W sobotę obóz odwiedziła ponad 20-osobowa grupa seniorów z Kręgu Starszych Harcerzy Seniorów ze Śmigla wraz z Przewodniczącym Rady Przyjaciół Harcerstwa Panem Józefem Cieślą. Natomiast niedzielnych gości nie byłoby łatwo zliczyć. To rodziny i przyjaciele przyjechali do wszystkich uczestników.
Na bazie obozowej odbył się także Festiwal Piosenki Harcerskiej Wilcze 2010 do udziału w którym, zostały zaproszone wszystkie podobozy. Obóz śmigielskiego Hufca zajął II miejsce!
W ostatni wieczór obozu przy świecowisku, odbyła się gala wręczenie „obozowych oskarów” nazywanych „Harce obozowe”. Uczestnicy wytypowali zwycięzców w takich kategoriach jak: pracuś, krzykacz, obozowa para, maruda, śpioch, ściemniacz, modniś, pomocna dłoń. Bezkonkurencyjna okazała się dh Dominika, która otrzymała 3 harce!

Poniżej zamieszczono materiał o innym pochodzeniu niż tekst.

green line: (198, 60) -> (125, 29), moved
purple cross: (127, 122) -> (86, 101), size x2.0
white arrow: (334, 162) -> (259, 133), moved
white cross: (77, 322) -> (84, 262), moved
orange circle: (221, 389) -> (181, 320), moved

W ostatni dzień obozu – w sobotę 14 sierpnia 2010 r., wszyscy uczestnicy pracowali przy rozbiórce obozu, gdyż grupa kwatermistrzowska tylko rozbija obóz, natomiast likwidują go wszyscy obozowicze. Nie było łatwo, bo prace utrudniał padający deszcz.

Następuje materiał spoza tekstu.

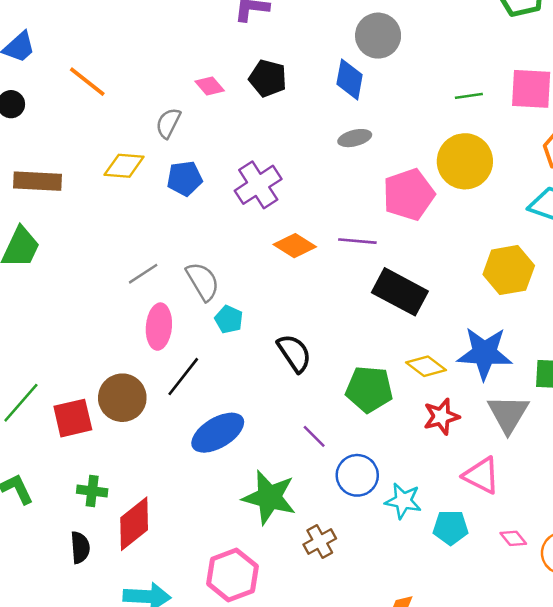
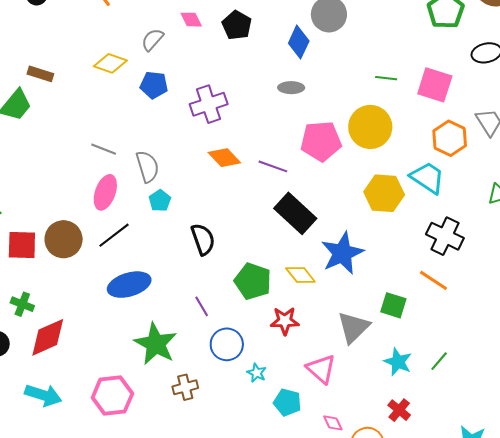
brown rectangle: (37, 181) -> (40, 74), moved, size x0.7
yellow hexagon: (509, 270) -> (384, 193), moved
gray line: (143, 274) -> (104, 149), turned 40
blue star: (485, 353) -> (342, 253), moved, turned 30
red star: (441, 417) -> (285, 321), moved
cyan star: (403, 501) -> (257, 373), size x0.7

Przez cały czas trwania obozu prowadzona była rywalizacja wśród zastępów harcerskich i zuchowych. Na koniec najlepsze zastępy otrzymały nagrodę. I miejsce wśród zastępów harcerskich zajęły „Zawiszanki” a wśród zuchowych “Odważna szóstka”. Podobnie było z rywalizacją w konkursie czystości, który zwyciężył I namiot dziewcząt.
Uczestnikom obozu przywołać wspomnienia pomogły pamiątki, które otrzymali: obozowy śpiewnik, plakietka, brelok z logo ZHP (wręczany na drewnianym krążku) I zdjęcie z elementami harcerskimi.
W pamięci na pewno pozostaną także obozowe historie, takie jak: "człowiek z metalową głową", "człowiek z nogą z gipsu" i inne. Na szczęście poważne wypadki nie zdarzyły się, choć niektórzy nauczyli się, że toporek to narzędzie, którego trzeba używać z należytą ostrożnością! A tej historii nie znają wszyscy: Zuch częstuje brata czekoladą otrzymaną na obozie. Brat z niepewnością w głosie pyta: "Jaka to czekolada?". Nasz bohater z przekonaniem i lekkim oburzeniem odpowiada: "No jak to jaka - O.B.O.Z.O.W.A".
Największą "niespodzianką" była ta, która wydarzyła się podczas wyjazdu z bazy w Wilczu: awaria autobusu. Tak jak przez cały czas również wówczas harcerze mogli liczyć na pomoc kadry bazy. Bohaterem został dh Michał, który naprawił autobus.
Obóz przygotowała kadra obozu w następującym składzie:
komendantka - hm Magdalena Drótkowska
z-ca komendantki ds programowych - pwd. Alicja Walkowiak
oboźny/kwatermistrz - phm. Karol Włodarczak
drużynowa (drużyna żeńska) - pwd. Magdalena Schulz / dh Weronika Ratajczak
przyboczny (drużyna żeńska) - pwd. Maciej Straburzyński
drużynowy (drużyna męska) -  pwd. Oskar Walkowiak
przyboczny (drużyna męska) - dh Krzysztof Błaszkowski
drużynowy (drużyna młodszoharcerska i zuchy) - pwd. Paweł Ławniczak
przyboczna (drużyna młodszoharcerska i zuchy) - pwd. Agnieszka Żyto
W organizacji obozu, harcerzom pomogli także przyjaciele, którym serdecznie dziękują:
Pan dr Paweł Górzny, Pan Paweł Walkowiak – właściciel sklepu "Armet", “Apteka Śmigielska” oraz Pan Patryk Jankowski.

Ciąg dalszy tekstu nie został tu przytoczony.